REQUIRED WORK: Please restate, word for word, the lines below that begin at the one with "OracleVirtualDirectoryAuthenticatorMBean" and end at the one with "Returns the time-to". Leave out all other lines.

== INPUT DATA

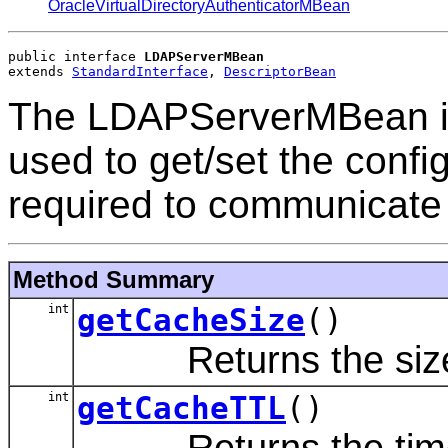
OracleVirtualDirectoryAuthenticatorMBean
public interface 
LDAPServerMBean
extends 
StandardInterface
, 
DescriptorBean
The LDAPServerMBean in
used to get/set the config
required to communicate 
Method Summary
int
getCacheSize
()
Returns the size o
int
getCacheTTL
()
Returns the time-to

====
== INPUT DATA

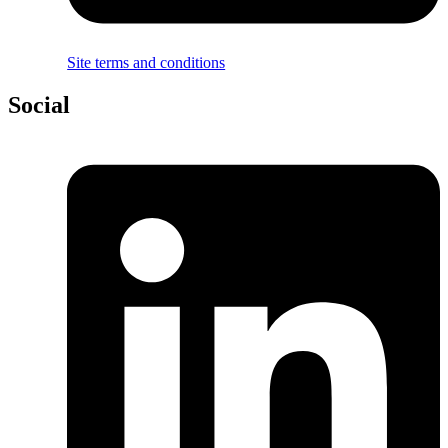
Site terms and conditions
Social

====

WRITTEN REPLY:
OracleVirtualDirectoryAuthenticatorMBean
public interface 
LDAPServerMBean
extends 
StandardInterface
, 
DescriptorBean
The LDAPServerMBean in
used to get/set the config
required to communicate 
Method Summary
int
getCacheSize
()
Returns the size o
int
getCacheTTL
()
Returns the time-to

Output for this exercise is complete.